DATA EXTRACTS:

++++++

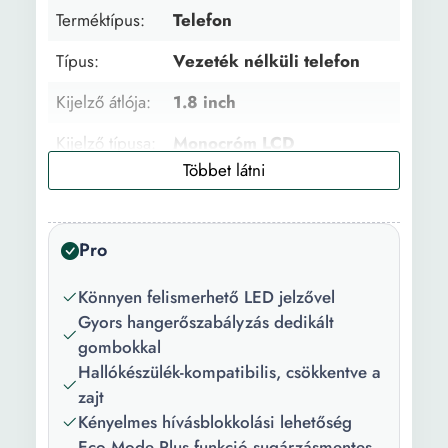
Terméktípus:
Telefon
Típus:
Vezeték nélküli telefon
Kijelző átlója:
1.8 inch
Kijelző típusa:
Monocróm LCD
Telefonkönyv:
150 szám
SMS
Nem
Pro
lehetőség:
Caller ID:
Igen
Könnyen felismerhető LED jelzővel
Gyors hangerőszabályzás dedikált
Tárcsázott
50 szám
gombokkal
számok listája:
Hallókészülék-kompatibilis, csökkentve a
zajt
Működési idő
16
Kényelmes hívásblokkolási lehetőség
(h):
Eco Mode Plus funkció sugárzásmentes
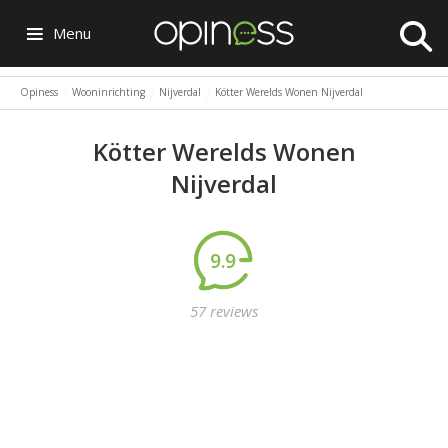
Menu
Opiness
Wooninrichting
Nijverdal
Kötter Werelds Wonen Nijverdal
Kötter Werelds Wonen
Nijverdal
9.9
57 reviews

++++++

EXERCISE PROMPT:
Please reproduce every record exactly as written, excluding the pictures.

RESPONSE TO THE EXERCISE:
Terméktípus:
Telefon
Típus:
Vezeték nélküli telefon
Kijelző átlója:
1.8 inch
Kijelző típusa:
Monocróm LCD
Telefonkönyv:
150 szám
SMS
Nem
Pro
lehetőség:
Caller ID:
Igen
Könnyen felismerhető LED jelzővel
Gyors hangerőszabályzás dedikált
Tárcsázott
50 szám
gombokkal
számok listája:
Hallókészülék-kompatibilis, csökkentve a
zajt
Működési idő
16
Kényelmes hívásblokkolási lehetőség
(h):
Eco Mode Plus funkció sugárzásmentes
Menu
Opiness
Wooninrichting
Nijverdal
Kötter Werelds Wonen Nijverdal
Kötter Werelds Wonen
Nijverdal
9.9
57 reviews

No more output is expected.